Mon prochain arrêt me mena dans un marais, dans un camp monté sur pilotis pour tenir les habitants à l’abri de l’humidité et des maladies du marais. Le Camp des Sentes Tranquilles. Reprenant mes habitudes après un intermède passionné, je me renseignai sur la région et la forêt, écoutant attentivement les sous-entendus afin de déterminer ma mission ici. En me renseignant, je sentis comme une attraction vers une Antique cité scellée non loin par l’Esprit de la forêt. Ce n’était pas tout à fait la même sensation que lorsque je trouvais la raison de ma venue, mais je savais que c’était lié aux désirs de mes Dieux. Alors je m’approchai des portes closes, dans le marais. L’entrée était naturellement bien gardée mais cela me permis de consolider le sentiment que j’avais concernant cette Cité. Amdapor était la cité d’une ancienne magie désastreuse, interdite à cette époque. Durant une guerre entre cette cité et une autre, qui avait également développé sa propre magie, tout aussi dévastatrice, l’Esprit de la forêt s’était manifesté pour y mettre un terme. L’Esprit de la forêt, qu’ils appelaient la Sylve, fit monter les eaux et inonda une bonne partie du continent, éradiquant les habitants et les combattants à Amdapor. Suite à quoi, elle scella la cité en l’investissant de sa végétation et élevant une barrière végétale tout autour.
La connaissance n’avait jamais été le but de mes signes, alors je cherchai la vraie raison de ma venue ici. Pour cela, j’analysai plus en profondeur le sentiment que cette cité m’apportait. Je pensai qu’il s’agissait d’une mise en garde envers l’Esprit de la forêt. Me balader impunément en dehors des sentiers battus n’était peut-être pas une bonne idée. Ou bien était-ce pour me prévenir d’user prudemment des pouvoirs que les Dieux m’avaient octroyés. Quel qu’en soit la raison, j’avais perçu le danger de Sombrelinceul.
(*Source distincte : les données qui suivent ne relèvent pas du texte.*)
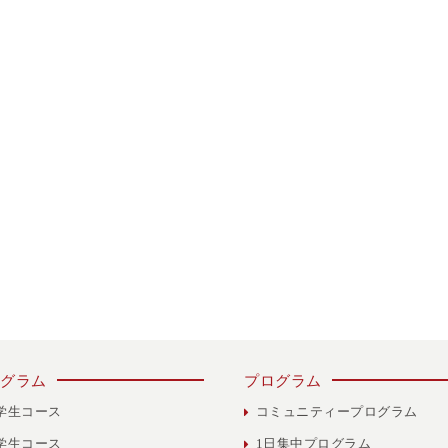
グラム
プログラム
学生コース
コミュニティープログラム
学生コース
1日集中プログラム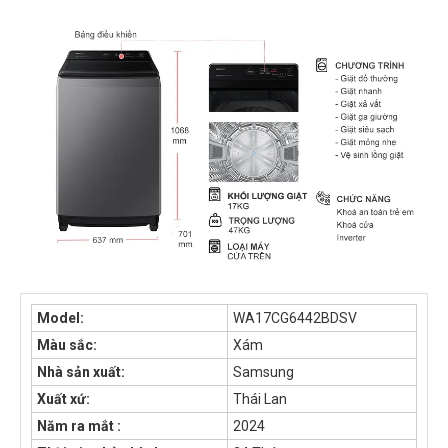
Model:
WA17CG6442BDSV
Màu sắc:
Xám
Nhà sản xuất:
Samsung
Xuất xứ:
Thái Lan
Năm ra mắt :
2024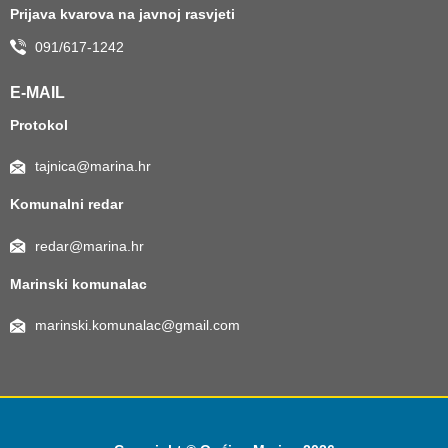
Prijava kvarova na javnoj rasvjeti
091/617-1242
E-MAIL
Protokol
tajnica@marina.hr
Komunalni redar
redar@marina.hr
Marinski komunalac
marinski.komunalac@gmail.com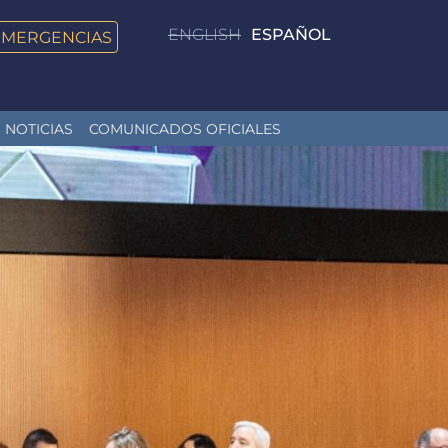
ENGLISH
ESPAÑOL
EMERGENCIAS
NOTICIAS
COMUNICADOS OFICIALES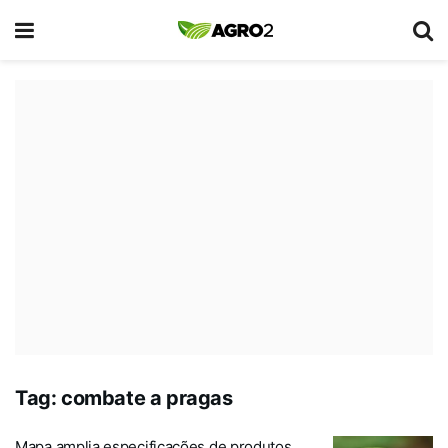
Tag:
combate a pragas
Mapa amplia especificações de produtos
J’avais passé plusieurs jours à proximité des ruines de l’antique Cité sans percevoir d’autres signes que cet avertissement. La faune et la flore avaient pris une toute autre dimension, réveillant à nouveau ma passion. Tout en attendant de trouver la mission que je devais remplir dans ce marais, j’explorais les formations végétales qui scellaient Amdapor. Sans m’aventurer à y pénétrer toutefois. Il y avait quelque chose d’attirant dans cette Cité. Après plusieurs semaines d’errance dans le marais, je me rendis compte que les signes ne s’étaient pas manifestés, qu’il n’y avait pas eu de mission à remplir. Je n’étais pourtant pas perplexe, les Dieux avaient leurs raisons de m’avoir envoyé ici. L’avertissement concernant l’Esprit de la forêt ou l’intérêt que je devais porter à cette Cité me suffisaient pour expliquer les actes des Dieux. Ou bien, cette fois étais-je passé à côté, détourner de mon chemin par ma passion. J’interrogeai alors les Dieux en priant et j’obtins une réponse dès le lendemain. De nouveaux signes me vinrent et je quittai le Marais en direction du Nord. »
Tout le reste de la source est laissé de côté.